Eager to end the scandal, King Charles II made clear to James that  “He must drink as he had brewed and live with her whom he had made his wife.” James and Anne were quietly married and when their son, Charles was born on October 22, 1660, he was styled Duke of Cambridge. Anne would be the last woman from a “middle class” background to marry a direct heir to the throne until Catherine Middleton married Prince William in 2011. Sadly, the first Duke of Cambridge, and his younger brothers James and Edgar, who received the same title, all died in infancy. The two surviving daughters of the Duke and Duchess of York reigned as Queen Mary II and Queen Anne.

King George II

The title of Duke of Cambridge was revived in 1706 for the future King George II. He became a direct successor to the English throne following the 1701 Act of Settlement, which confined the succession after the death of Queen Anne to the Protestant descendants of his grandmother, Electress Sophia of Hanover. Following his marriage to Princess Caroline of Ansbach in 1705, the Hanoverian Prince became Duke of Cambridge and a Knight of the Garter. The future George II retained this Dukedom as Prince Wales after the ascension of his father, King George I in 1714.

The Dukedom of Cambridge was revived again in 1801 for Prince Adolphus, the tenth child and seventh son of King George III. Once again, the existence of a large royal family necessitated the use of a comparatively obscure dukedom. Prince Adolphus enjoyed a long military career, primarily in Hanover, participating in the hostilities against France in 1790s.

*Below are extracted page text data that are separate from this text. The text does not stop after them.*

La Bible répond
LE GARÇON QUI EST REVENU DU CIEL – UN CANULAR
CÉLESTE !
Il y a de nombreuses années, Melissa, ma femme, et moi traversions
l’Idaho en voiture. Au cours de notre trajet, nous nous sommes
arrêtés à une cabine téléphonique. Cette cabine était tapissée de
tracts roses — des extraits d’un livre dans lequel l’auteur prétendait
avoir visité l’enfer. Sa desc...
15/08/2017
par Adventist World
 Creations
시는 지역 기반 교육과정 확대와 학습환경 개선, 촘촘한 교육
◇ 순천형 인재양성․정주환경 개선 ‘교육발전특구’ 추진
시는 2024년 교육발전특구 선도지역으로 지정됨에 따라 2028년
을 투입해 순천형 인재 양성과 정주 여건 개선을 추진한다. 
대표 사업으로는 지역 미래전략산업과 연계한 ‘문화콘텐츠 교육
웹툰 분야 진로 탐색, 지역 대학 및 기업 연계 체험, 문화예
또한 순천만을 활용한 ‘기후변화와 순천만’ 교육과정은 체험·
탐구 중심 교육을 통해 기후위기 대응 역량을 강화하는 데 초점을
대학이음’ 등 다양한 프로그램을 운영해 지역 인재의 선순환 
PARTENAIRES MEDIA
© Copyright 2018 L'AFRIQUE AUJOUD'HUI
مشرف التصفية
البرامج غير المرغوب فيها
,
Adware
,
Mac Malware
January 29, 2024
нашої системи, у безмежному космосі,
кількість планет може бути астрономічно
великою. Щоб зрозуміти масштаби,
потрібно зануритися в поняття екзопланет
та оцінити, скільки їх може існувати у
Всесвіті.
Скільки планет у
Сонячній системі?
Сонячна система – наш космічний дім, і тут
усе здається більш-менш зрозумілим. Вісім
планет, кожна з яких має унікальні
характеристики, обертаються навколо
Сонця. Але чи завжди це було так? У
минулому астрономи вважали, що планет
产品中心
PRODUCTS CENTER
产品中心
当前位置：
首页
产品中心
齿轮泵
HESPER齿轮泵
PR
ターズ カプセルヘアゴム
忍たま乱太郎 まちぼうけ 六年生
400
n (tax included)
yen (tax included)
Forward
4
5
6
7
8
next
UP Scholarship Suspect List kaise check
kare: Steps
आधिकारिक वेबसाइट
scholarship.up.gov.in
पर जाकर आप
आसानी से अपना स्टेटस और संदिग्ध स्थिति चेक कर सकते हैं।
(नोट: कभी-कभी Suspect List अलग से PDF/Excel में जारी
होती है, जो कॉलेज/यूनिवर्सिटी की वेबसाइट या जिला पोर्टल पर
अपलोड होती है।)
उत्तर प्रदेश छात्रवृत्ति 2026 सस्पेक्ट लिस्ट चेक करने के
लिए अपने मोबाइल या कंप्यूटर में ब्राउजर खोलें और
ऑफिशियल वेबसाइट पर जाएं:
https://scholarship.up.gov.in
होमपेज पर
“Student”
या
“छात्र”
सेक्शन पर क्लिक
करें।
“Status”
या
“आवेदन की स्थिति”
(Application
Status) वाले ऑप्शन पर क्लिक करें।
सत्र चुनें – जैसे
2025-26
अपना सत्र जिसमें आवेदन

His son, Prince George, inherited the Duchy of Cambridge in 1850 and followed a similar career to his father, fighting in the Crimean War and serving as Field Marshal Commanding in Chief for much of the second half of the nineteenth century. Since Prince George married the actress Sarah Fairbrother in contravention of the Royal Marriages Act, his son was not eligible to inherit the Duchy of Cambridge.

Princess Mary Adelaide of Cambridge, Duchess of Teck with her daughter, the future Queen Mary of England and her three sons.

The Cambridge name survived through the descendants of Prince Adolphus’s younger daughter, Princess Mary Adelaide of Cambridge, the Duchess of Teck. Mary Adelaide’s daughter, Princess Mary of Teck married the future King George V in 1892. When King George abolished the royal family’s German titles in 1917, Mary’s brother Alexander, adopted the surname of Cambridge, receiving the English title of Earl of Athlone. The Earl served as Governor General of Canada from 1940 to 1946.

Prince William is Queen Mary’s great-great-grandson and is therefore a direct descendant of Prince Adolphus, Duke of Cambridge. Today’s visit to Cambridge by the current Duke and Duchess reaffirms the crown’s historic relationship with Cambridge, the name of a royal dukedom since the Restoration of King Charles II.